I0220 14:31:24.358007 1 main.go:322] Waiting for all goroutines to exit
I0220 14:31:24.358044 1 route_network.go:53] Watching for new subnet leases
I0220 14:31:24.443807 1 route_network.go:85] Subnet added: 10.1.4.0/24 via 192.168.2.45
I0220 14:31:24.444040 1 route_network.go:85] Subnet added: 10.1.1.0/24 via 192.168.2.46
I0220 14:31:24.444798 1 route_network.go:85] Subnet added: 10.1.2.0/24 via 192.168.2.47
I0220 14:31:24.444883 1 route_network.go:85] Subnet added: 10.1.3.0/24 via 192.168.2.48
To verify the PodCIDR routes were created we can log into one of the workers and run ip route show:
$ ip route show
default via 192.168.2.254 dev ens192 proto static metric 100
10.1.1.0/24 via 192.168.2.46 dev ens192
10.1.2.0/24 via 192.168.2.47 dev ens192
10.1.3.0/24 via 192.168.2.48 dev ens192
10.1.4.0/24 via 192.168.2.45 dev ens192
172.17.0.0/16 dev docker0 proto kernel scope link src 172.17.0.1 linkdown
192.168.2.0/24 dev ens192 proto kernel scope link src 192.168.2.44 metric 100
Sweet!
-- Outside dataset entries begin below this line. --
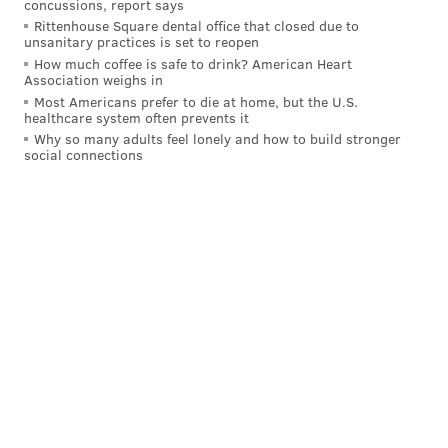
concussions, report says
Rittenhouse Square dental office that closed due to
unsanitary practices is set to reopen
How much coffee is safe to drink? American Heart
Association weighs in
Most Americans prefer to die at home, but the U.S.
healthcare system often prevents it
Why so many adults feel lonely and how to build stronger
social connections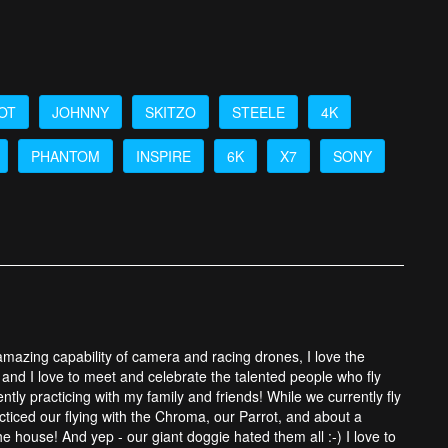
OT
JOHNNY
SKITZO
STEELE
4K
PHANTOM
INSPIRE
6K
X7
SONY
 amazing capability of camera and racing drones, I love the
and I love to meet and celebrate the talented people who fly
tly practicing with my family and friends! While we currently fly
cticed our flying with the Chroma, our Parrot, and about a
 house! And yep - our giant doggie hated them all :-) I love to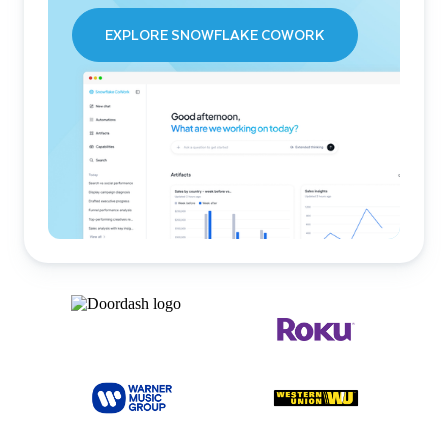
EXPLORE SNOWFLAKE COWORK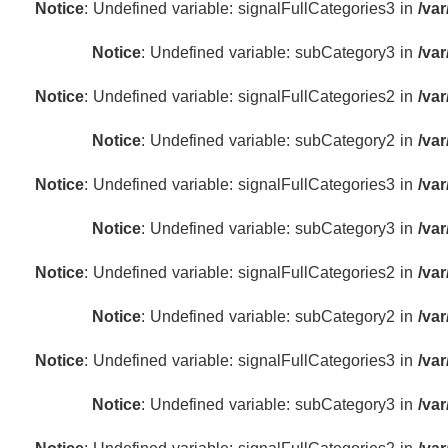
Notice
: Undefined variable: signalFullCategories3 in
/va
Notice
: Undefined variable: subCategory3 in
/va
Notice
: Undefined variable: signalFullCategories2 in
/va
Notice
: Undefined variable: subCategory2 in
/va
Notice
: Undefined variable: signalFullCategories3 in
/va
Notice
: Undefined variable: subCategory3 in
/va
Notice
: Undefined variable: signalFullCategories2 in
/va
Notice
: Undefined variable: subCategory2 in
/va
Notice
: Undefined variable: signalFullCategories3 in
/va
Notice
: Undefined variable: subCategory3 in
/va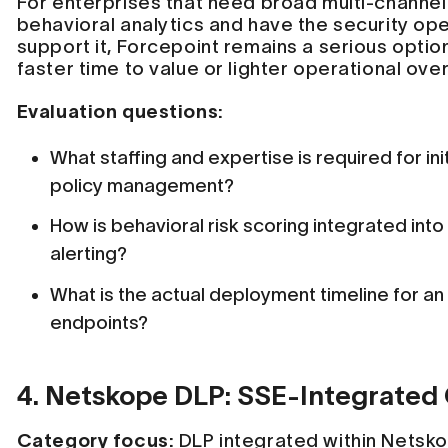
For enterprises that need broad multi-channe
behavioral analytics and have the security op
support it, Forcepoint remains a serious optio
faster time to value or lighter operational overh
Evaluation questions:
What staffing and expertise is required for ini
policy management?
How is behavioral risk scoring integrated in
alerting?
What is the actual deployment timeline for an
endpoints?
4. Netskope DLP: SSE-Integrated
Category focus:
DLP integrated within Netsko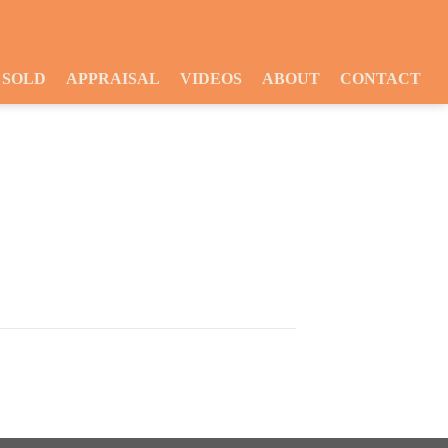
SOLD
APPRAISAL
VIDEOS
ABOUT
CONTACT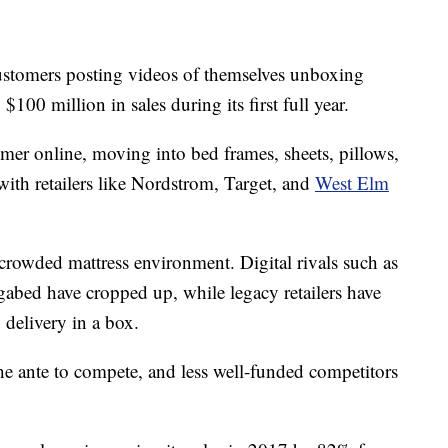
customers posting videos of themselves unboxing
100 million in sales during its first full year.
umer online, moving into bed frames, sheets, pillows,
with retailers like Nordstrom, Target, and
West Elm
 crowded mattress environment. Digital rivals such as
abed have cropped up, while legacy retailers have
 delivery in a box.
he ante to compete, and less well-funded competitors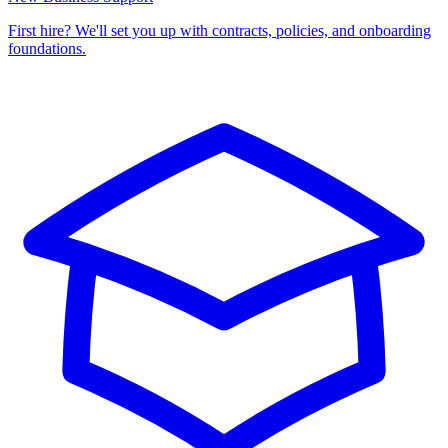
First hire? We'll set you up with contracts, policies, and onboarding
foundations.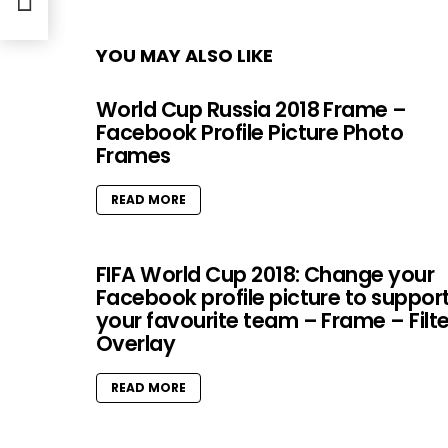
YOU MAY ALSO LIKE
World Cup Russia 2018 Frame –
Facebook Profile Picture Photo
Frames
READ MORE
FIFA World Cup 2018: Change your
Facebook profile picture to suppor
your favourite team – Frame – Filte
Overlay
READ MORE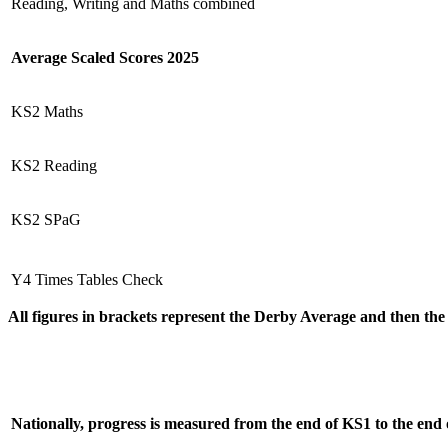
Reading, Writing and Maths combined
Average Scaled Scores 2025
KS2 Maths
KS2 Reading
KS2 SPaG
Y4 Times Tables Check
All figures in brackets represent the Derby Average and then th
Nationally, progress is measured from the end of KS1 to the end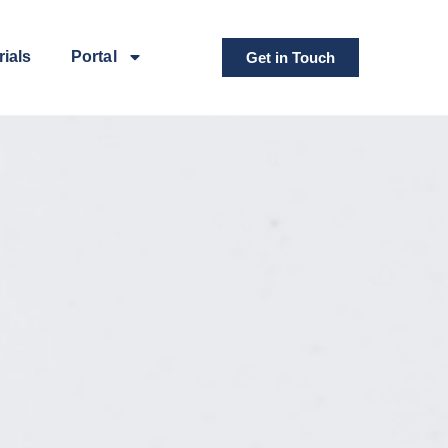
rials
Portal
Get in Touch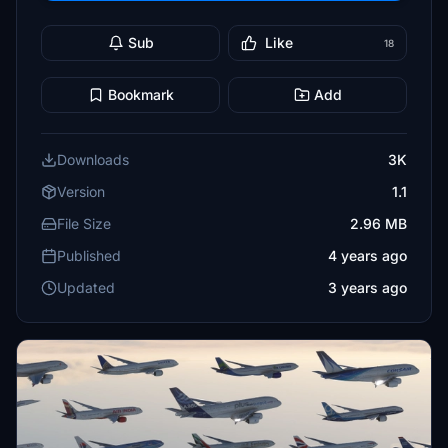
Sub
Like
18
Bookmark
Add
Downloads
3K
Version
1.1
File Size
2.96 MB
Published
4 years ago
Updated
3 years ago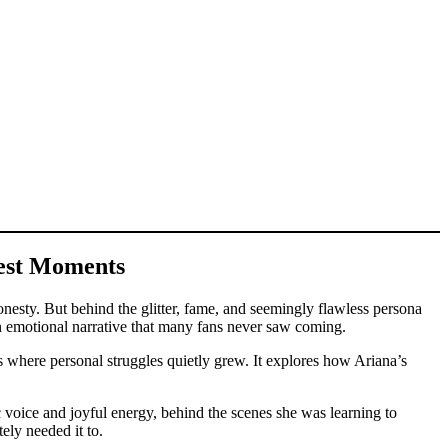
kest Moments
nesty. But behind the glitter, fame, and seemingly flawless persona
an emotional narrative that many fans never saw coming.
rs where personal struggles quietly grew. It explores how Ariana’s
c voice and joyful energy, behind the scenes she was learning to
ely needed it to.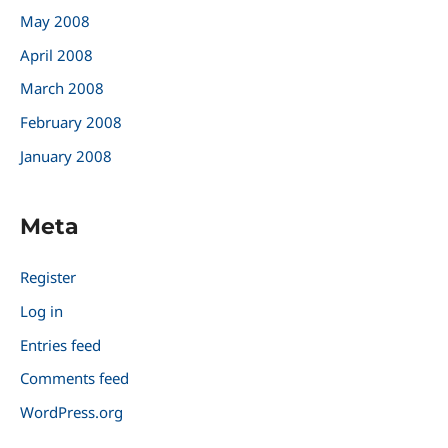
May 2008
April 2008
March 2008
February 2008
January 2008
Meta
Register
Log in
Entries feed
Comments feed
WordPress.org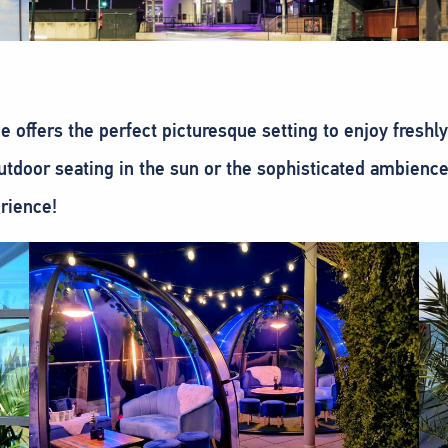
 offers the perfect picturesque setting to enjoy freshl
utdoor seating in the sun or the sophisticated ambience 
erience!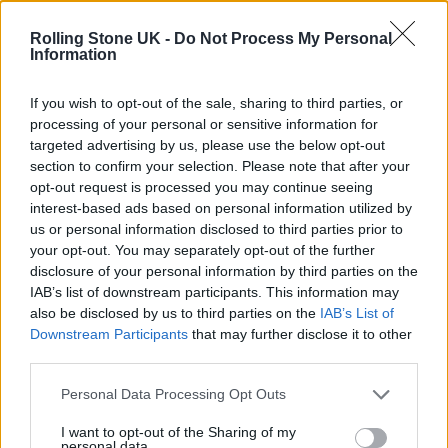
Oasis promoter secures Knebworth licence amid 2027 tour
rumours
Rolling Stone UK -
Do Not Process My Personal
Information
12 rising stars of comedy to see at Edinburgh Fringe 2026
If you wish to opt-out of the sale, sharing to third parties, or
processing of your personal or sensitive information for
Legendary Blue Note jazz club to open first UK location in
London
targeted advertising by us, please use the below opt-out
section to confirm your selection. Please note that after your
KATSEYE talk new EP ‘Beautiful Chaos’: ‘It’s raw, bold, gritty
opt-out request is processed you may continue seeing
and more mature. It’s a darker side of us’
interest-based ads based on personal information utilized by
us or personal information disclosed to third parties prior to
your opt-out. You may separately opt-out of the further
disclosure of your personal information by third parties on the
IAB’s list of downstream participants. This information may
Rolling Stone
also be disclosed by us to third parties on the
IAB’s List of
Downstream Participants
that may further disclose it to other
Music
third parties.
Film
TV
Personal Data Processing Opt Outs
Politics
I want to opt-out of the Sharing of my
personal data.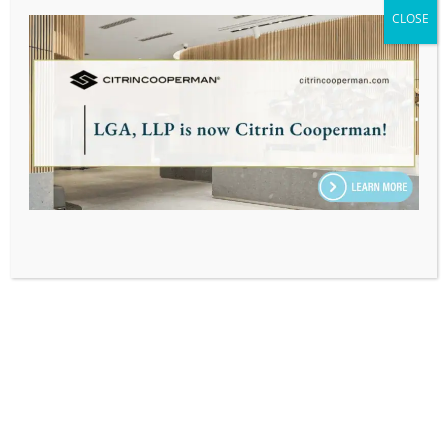
ASSOCIATE, TAX
CLOSE
Home
|
Our Team
|
Osman Chacon
SUBSCRIBE TO OUR EMAIL & INSIGHTS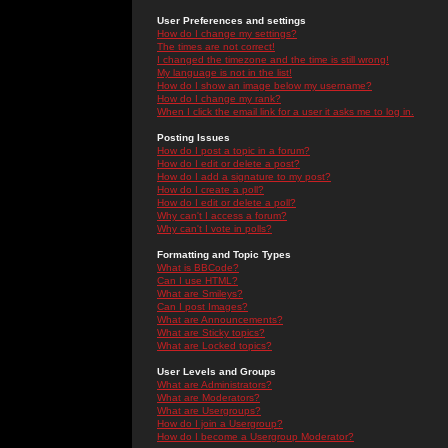
User Preferences and settings
How do I change my settings?
The times are not correct!
I changed the timezone and the time is still wrong!
My language is not in the list!
How do I show an image below my username?
How do I change my rank?
When I click the email link for a user it asks me to log in.
Posting Issues
How do I post a topic in a forum?
How do I edit or delete a post?
How do I add a signature to my post?
How do I create a poll?
How do I edit or delete a poll?
Why can't I access a forum?
Why can't I vote in polls?
Formatting and Topic Types
What is BBCode?
Can I use HTML?
What are Smileys?
Can I post Images?
What are Announcements?
What are Sticky topics?
What are Locked topics?
User Levels and Groups
What are Administrators?
What are Moderators?
What are Usergroups?
How do I join a Usergroup?
How do I become a Usergroup Moderator?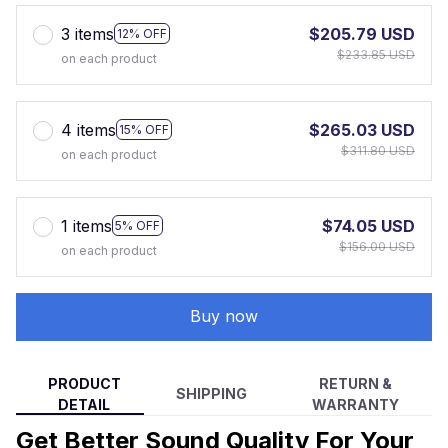
3 items
$205.79 USD
12% OFF
$233.85 USD
on each product
4 items
$265.03 USD
15% OFF
$311.80 USD
on each product
1 items
$74.05 USD
5% OFF
$156.00 USD
on each product
Buy now
PRODUCT
RETURN &
SHIPPING
DETAIL
WARRANTY
Get Better Sound Quality For Your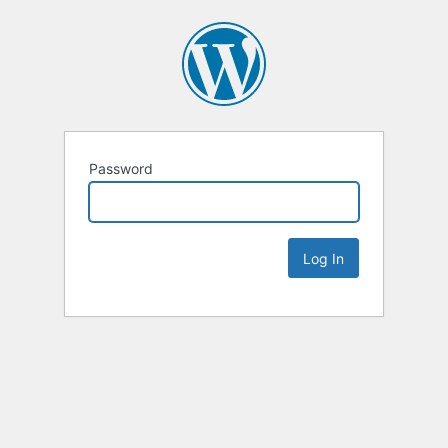
Password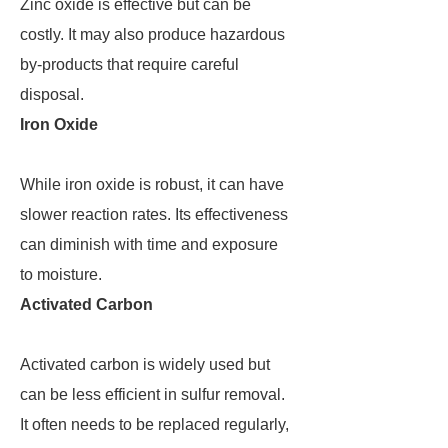
Zinc oxide is effective but can be
costly. It may also produce hazardous
by-products that require careful
disposal.
Iron Oxide
While iron oxide is robust, it can have
slower reaction rates. Its effectiveness
can diminish with time and exposure
to moisture.
Activated Carbon
Activated carbon is widely used but
can be less efficient in sulfur removal.
It often needs to be replaced regularly,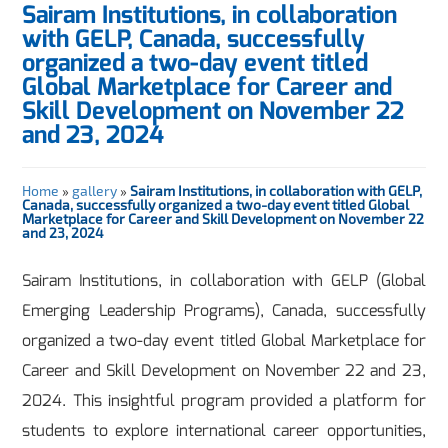
Sairam Institutions, in collaboration
with GELP, Canada, successfully
organized a two-day event titled
Global Marketplace for Career and
Skill Development on November 22
and 23, 2024
Home
»
gallery
»
Sairam Institutions, in collaboration with GELP,
Canada, successfully organized a two-day event titled Global
Marketplace for Career and Skill Development on November 22
and 23, 2024
Sairam Institutions, in collaboration with GELP (Global
Emerging Leadership Programs), Canada, successfully
organized a two-day event titled Global Marketplace for
Career and Skill Development on November 22 and 23,
2024. This insightful program provided a platform for
students to explore international career opportunities,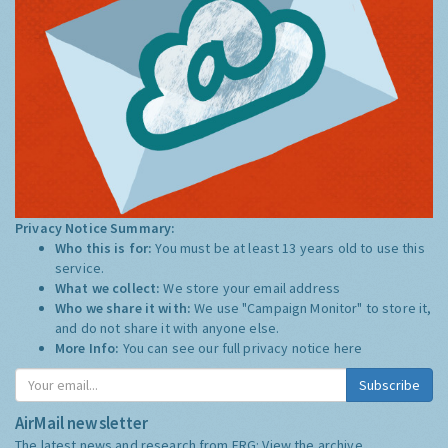
Privacy Notice Summary:
Who this is for:
You must be at least 13 years old to use this
service.
What we collect:
We store your email address
Who we share it with:
We use "Campaign Monitor" to store it,
and do not share it with anyone else.
More Info:
You can see our full privacy notice
here
Subscribe
AirMail newsletter
The latest news and research from ERG:
View the archive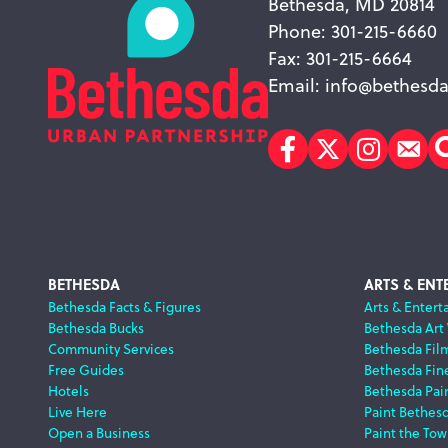
Bethesda, MD 20814
Phone: 301-215-6660
Fax: 301-215-6664
Email:
info@bethesda
Facebook
Twitter
Instagr
Sub
Footer
BETHESDA
ARTS & ENT
Bethesda Facts & Figures
Arts & Entert
Bethesda Bucks
Bethesda Art
Navigation
Community Services
Bethesda Fil
Free Guides
Bethesda Fine
Hotels
Bethesda Pai
Live Here
Paint Bethes
Open a Business
Paint the Tow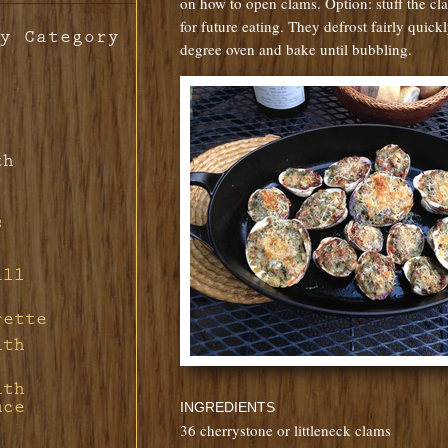
on how to open clams. Option: stuff the cl
for future eating. They defrost fairly quick
y Category
degree oven and bake until bubbling.
th
s
ill
rette
ith
ith
uce
INGREDIENTS
36 cherrystone or littleneck clams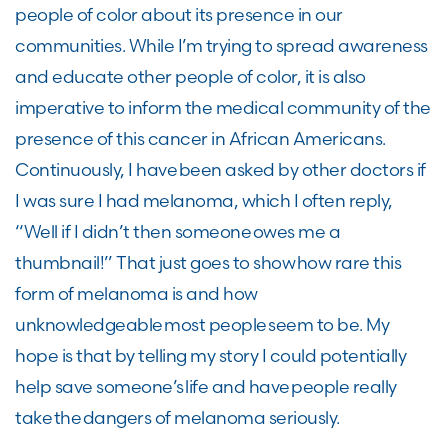
people of color about its presence in our
communities. While I’m trying to spread awareness
and educate other people of color, it is also
imperative to inform the medical community of the
presence of this cancer in African Americans.
Continuously, I have been asked by other doctors if
I was sure I had melanoma, which I often reply,
“Well if I didn’t then someone owes me a
thumbnail!” That just goes to show how rare this
form of melanoma is and how
unknowledgeable most people seem to be. My
hope is that by telling my story I could potentially
help save someone’s life and have people really
take the dangers of melanoma seriously.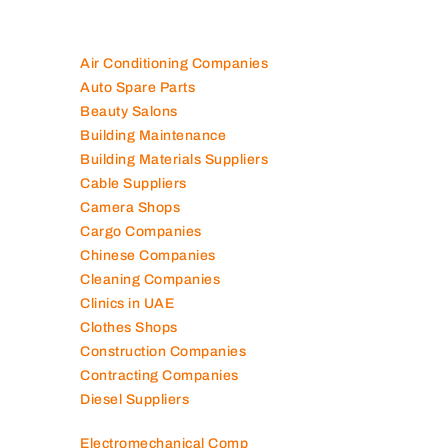
Air Conditioning Companies
Auto Spare Parts
Beauty Salons
Building Maintenance
Building Materials Suppliers
Cable Suppliers
Camera Shops
Cargo Companies
Chinese Companies
Cleaning Companies
Clinics in UAE
Clothes Shops
Construction Companies
Contracting Companies
Diesel Suppliers
Electromechanical Comp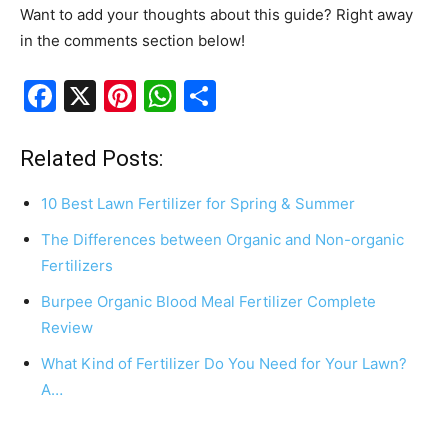
Want to add your thoughts about this guide? Right away
in the comments section below!
F
X
Pi
W
S
a
nt
h
h
c
er
at
ar
Related Posts:
e
e
s
e
10 Best Lawn Fertilizer for Spring & Summer
b
st
A
The Differences between Organic and Non-organic
o
p
Fertilizers
o
p
Burpee Organic Blood Meal Fertilizer Complete
k
Review
What Kind of Fertilizer Do You Need for Your Lawn?
A…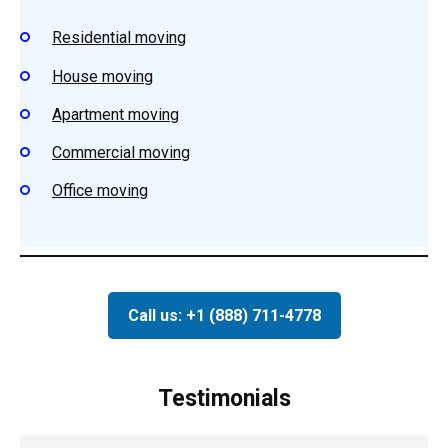
Residential
moving
House
moving
Apartment m
oving
Commercial moving
Office moving
Call us: +1 (888) 711-4778
Testimonials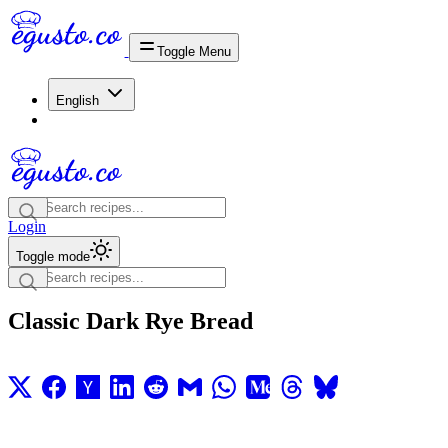
Toggle Menu
English
Login
Toggle mode
Classic Dark Rye Bread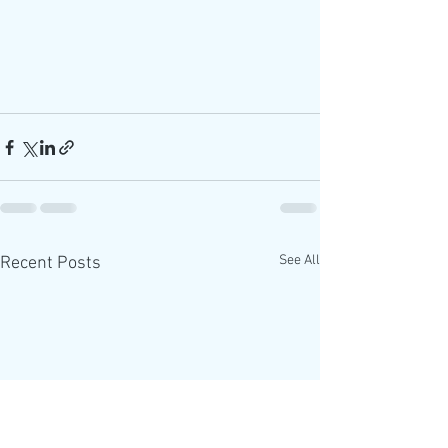
See All
Recent Posts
My cluster IP range is 10.1.0.0/16 and the output above shows the routes this worker will take to reach cluster IPs on other workers. Now if you’re like me you may be wondering how does flannel create routes on the host when its running in a container? Here’s were the power of DaemonSets shine. Inside the deployment manifest flannel sets hostNetwork: to true:
spec:
hostNetwork: true
nodeSelector:
beta.kubernetes.io/arch: amd64
tolerations:
- key: node-role.kubernetes.io/master
operator: Exists
effect: NoSchedule
This allows the pod to access the hosts network namespace. There are a couple of items you should be aware of. The flannel manifest I downloaded from GitHub uses a flannel image from the quay.io repository. I’m always nervous about using images I don’t generate from scratch (and validate w/ digital signatures) with automated build tools. Second, if we log into one of the flannel containers and run ps:
$ kubectl exec -i -t -n kube-system kube-flannel-ds-t8g9f ash
/ # ps auxwww
PID USER TIME COMMAND
1 root 0:00 /opt/bin/flanneld --ip-masq --kube-subnet-mgr
1236 root 0:00 ash
1670 root 0:00 ash
1679 root 0:00 ps auxwww
You will notice that flanneld is started with the “–kube-subnet-mgr” option. This option tells flanneld to contact the API server to retrieve the subnet assignments. This will also cause flanneld to watch for network changes (host additions and removals) and adjust the host routes accordingly. In a follow up post I’ll dig into vxlan and some techniques I found useful for debugging node-to-node communications.